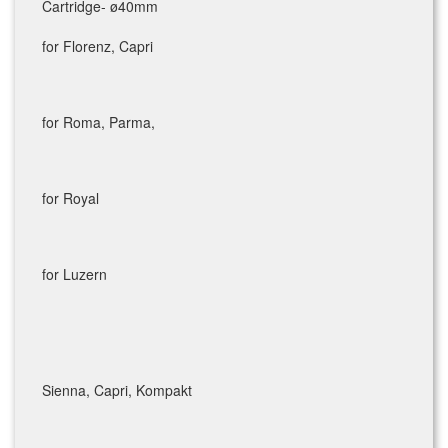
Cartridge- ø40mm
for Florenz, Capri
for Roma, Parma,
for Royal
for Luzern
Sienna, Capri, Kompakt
____
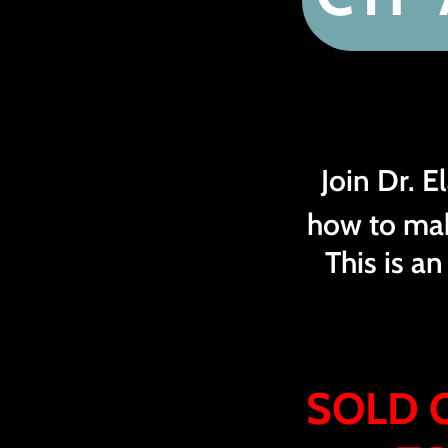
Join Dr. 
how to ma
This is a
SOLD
____
Exercise instructions:
Show every line above where "Capri" is found.

Written answer:
for Florenz, Capri
Sienna, Capri, Kompakt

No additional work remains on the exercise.